Why is My ER So Busy?

We all know that ERs are busy these days, but is this due to the 43+ million uninsured getting healthcare the only place that can't turn them away? Not according to the most recent survey. As reported in the NYTimes, the actual number of uninsured patients is declining visiting our ERs is declining even as the percentage of uninsured increases nationwide. Of course that's not exactly good news.

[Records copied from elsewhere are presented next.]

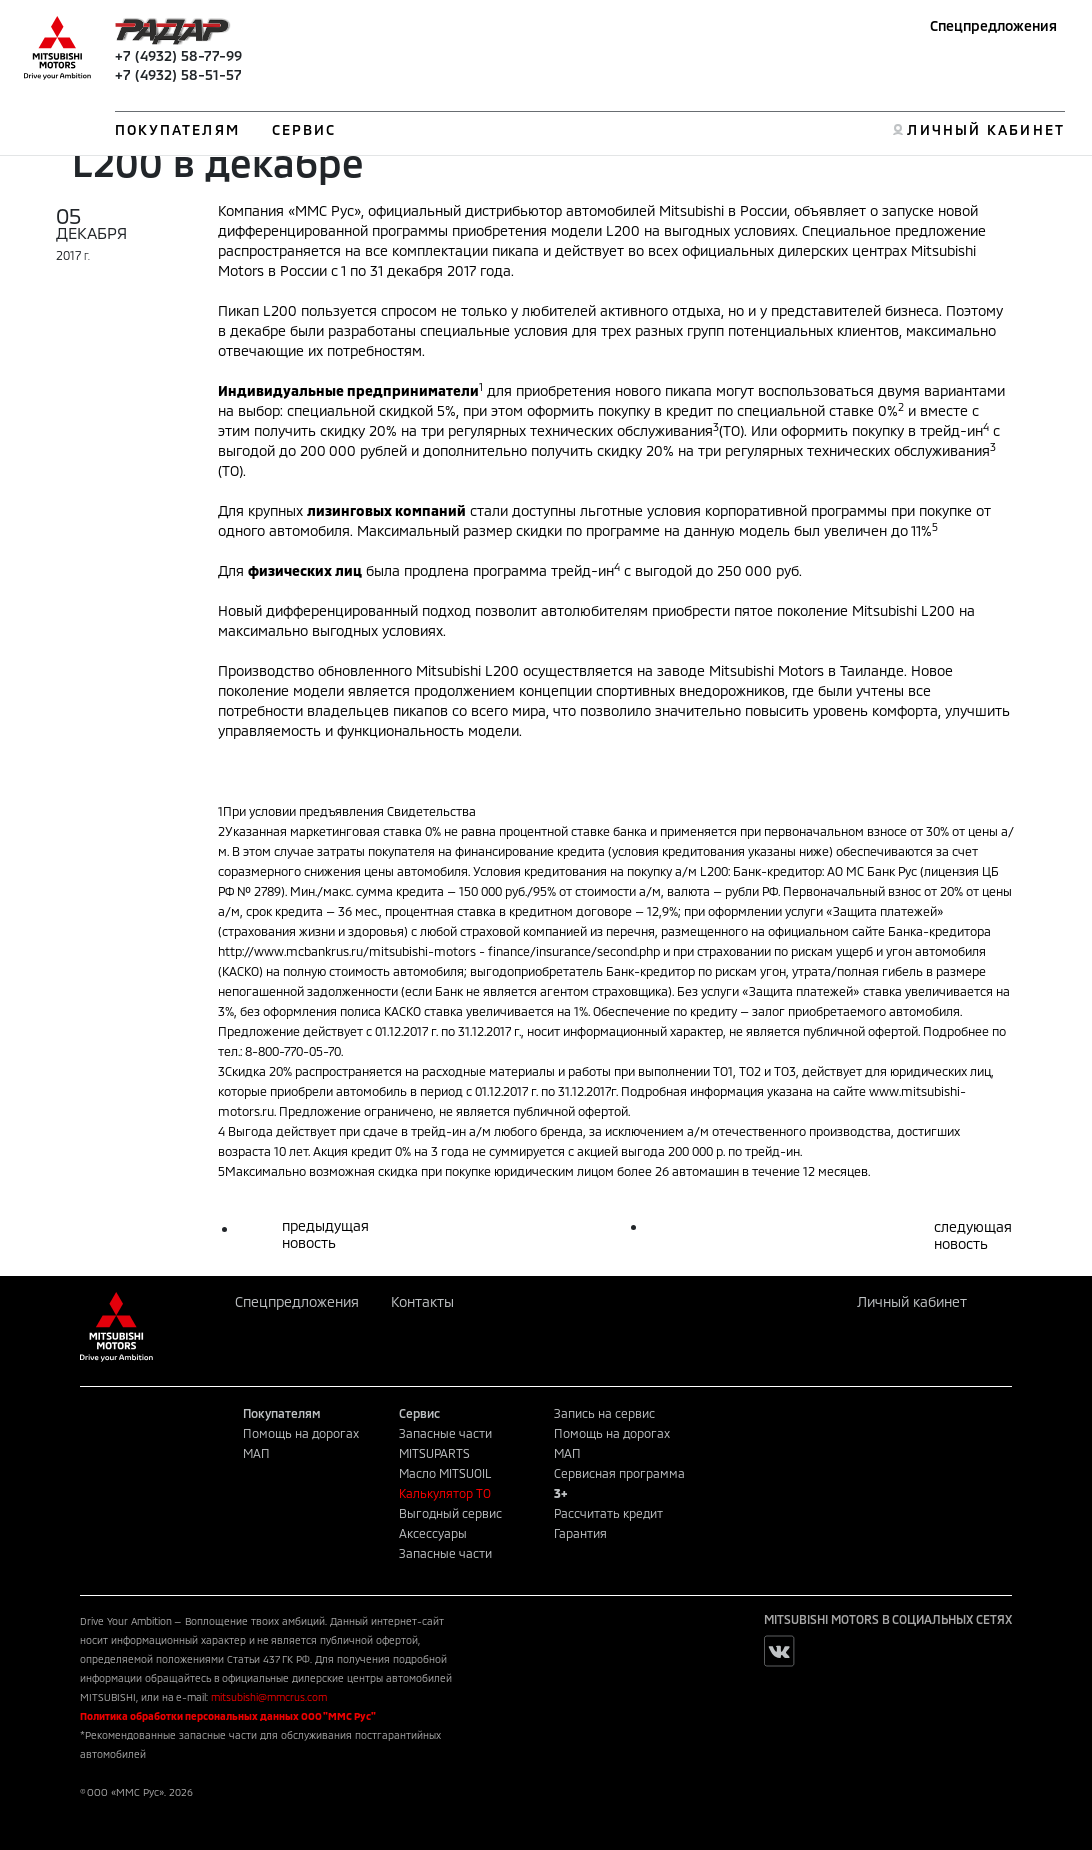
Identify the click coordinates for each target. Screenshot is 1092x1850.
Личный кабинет (912, 1301)
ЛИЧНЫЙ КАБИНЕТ (985, 129)
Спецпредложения (993, 25)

The 26 percent increase in the number of visits in the period was
largely caused by an increase in the number of people with private
doctors who sought emergency room care. The authors suggest several reasons, among them an aging population,
a growing number of time-sensitive medical treatments that can be
performed only in an E.R., complications from medical and surgical
treatments and the difficulty of obtaining a timely appointment with a
private physician.

That jibes with what we see in our ER. A lack of general practitioners to care for an increasing elderly population has caused a logjam at the clinics and the ER is the only pressure outlet. When I triage, many of my patients tell me they tried to get an appointment to see their doctor but couldn't get in for three weeks. That's fine for a checkup, but for an acute illness it is totally unworkable. They get sicker, their CHF gets worse and they come to the ER. In fact our clinic tells patients to come to the ER if they insist they need to be sooner.

Right now there are three urgent care centers -- no appointment walk in clinics -- opening up across the river in Oregon. I'm curious to see what the competition will do to traffic in our ER. Certainly, urgent care makes a lot more sense for runny noses.